This week I’m preaching on Ephesians 6, where the Apostle Paul writes about putting on the “armor of God.” The armor includes things like the “belt of truth” and the “breastplate of righteousness,” and so on. If you Google “armor of God,” you get thousands of images with different ideas of what this armor looks like.
But I wonder if turning a metaphor like “armor of God” into religious clip art misses the point?
The armor of God is really our status as children of God, created, chosen, blessed, adopted, and redeemed by God. This status is who we are, not something we put on and take off when we’re under attack. And we are under attack. The Christian faith is realistic about the spiritual warfare going on all around us.

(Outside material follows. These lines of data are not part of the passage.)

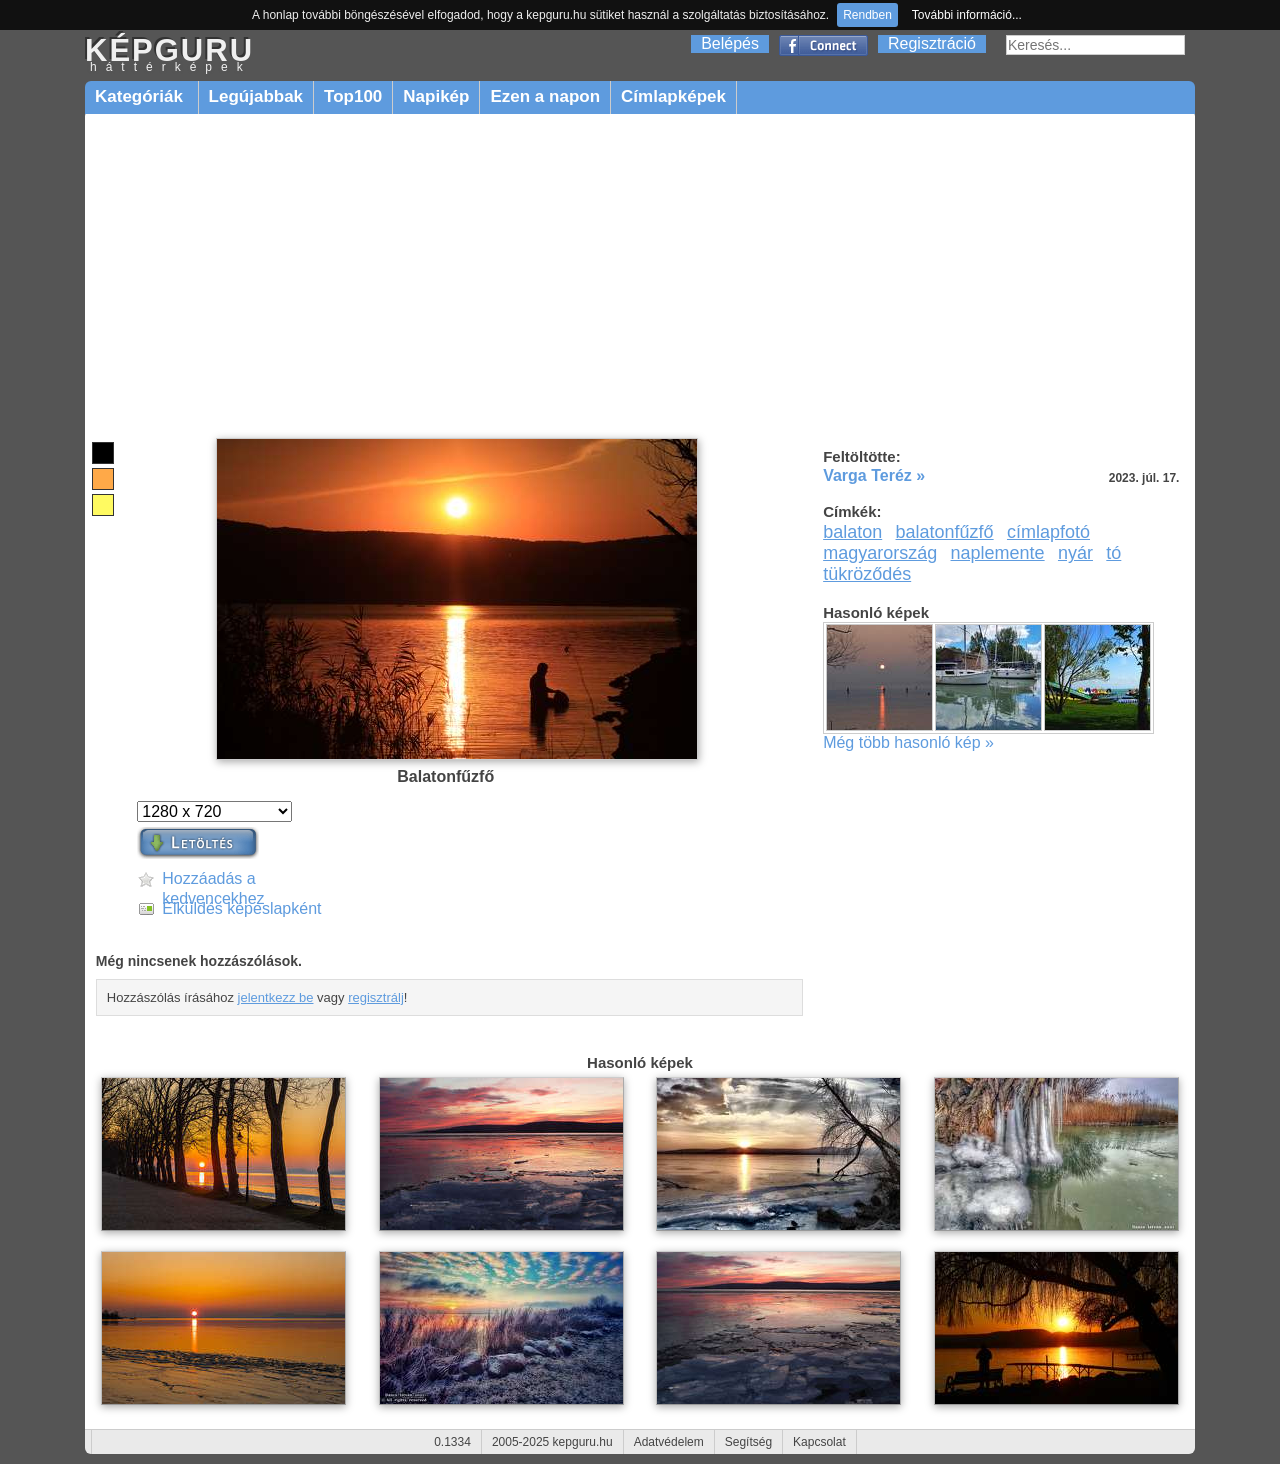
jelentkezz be (276, 997)
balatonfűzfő (945, 532)
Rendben (867, 15)
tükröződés (867, 574)
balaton (852, 532)
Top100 (353, 96)
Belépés (730, 43)
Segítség (748, 1442)
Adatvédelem (669, 1442)
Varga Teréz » (874, 475)
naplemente (998, 553)
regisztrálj (376, 997)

Eugene Peterson says that G.K.Chesterson once wrote that Christians, in relation to the world around us, are either crustaceans or vertebrates. Crustaceans have their skeletons on the outside; vertebrates have their skeletons on the inside. Crustaceans are solid on the outside, soft on the inside. Vertebrates are soft and vulnerable on the outside, solid on the inside. Peterson says, “It’s not difficult to recognize the higher form of life, Christian crustacean or Christian vertebrate. The armor of God is the embodiment, the internalization of the life of the Trinity—truth, righteousness, peace, faith, salvation, word of God—Christ in us.”
The meaning of “armor of God” can best be understood in the church. That’s where we pray and worship and just hang out with other vertebrates like us, who are soft and vulnerable on the outside and solid on the inside.